### WORK ORDER
In the material below, find the line containing "Рекомендуем заказать" and the line containing "Ежедневно с 10.00 — 24.00", then reproduce exactly both of them and every line between, and nothing else.

### GIVEN RECORDS
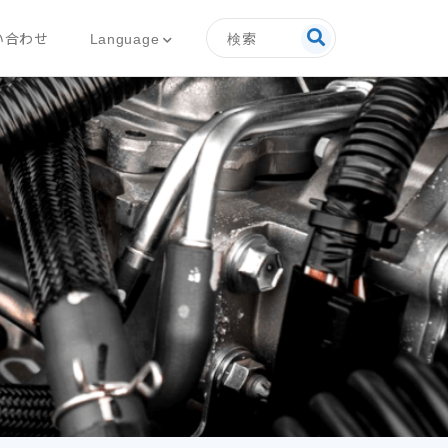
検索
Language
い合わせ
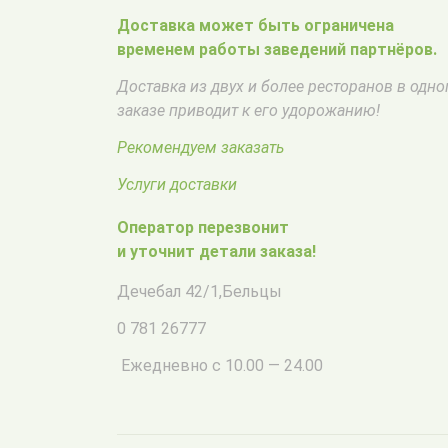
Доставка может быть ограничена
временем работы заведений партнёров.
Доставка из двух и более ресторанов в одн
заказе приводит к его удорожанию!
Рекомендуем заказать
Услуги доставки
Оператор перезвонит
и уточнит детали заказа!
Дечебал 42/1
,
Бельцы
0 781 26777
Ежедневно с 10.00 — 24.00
* * *
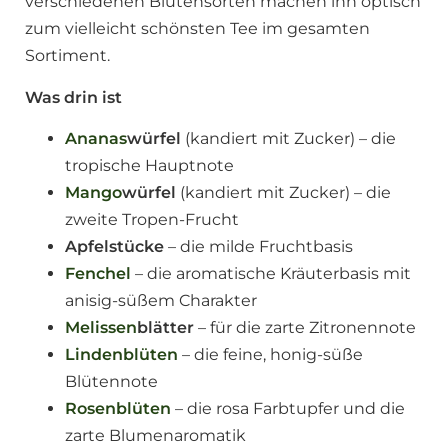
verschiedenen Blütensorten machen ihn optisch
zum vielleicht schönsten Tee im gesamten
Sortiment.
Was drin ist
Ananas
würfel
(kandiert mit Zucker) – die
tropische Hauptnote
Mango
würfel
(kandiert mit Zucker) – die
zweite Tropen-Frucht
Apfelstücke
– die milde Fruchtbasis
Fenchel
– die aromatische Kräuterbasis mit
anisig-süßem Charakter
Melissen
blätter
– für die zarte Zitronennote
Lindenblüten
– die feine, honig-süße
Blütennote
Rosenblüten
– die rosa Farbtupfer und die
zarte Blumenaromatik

### SOLUTION TO THE EXERCISE
Рекомендуем заказать
Услуги доставки
Оператор перезвонит
и уточнит детали заказа!
Дечебал 42/1
,
Бельцы
0 781 26777
Ежедневно с 10.00 — 24.00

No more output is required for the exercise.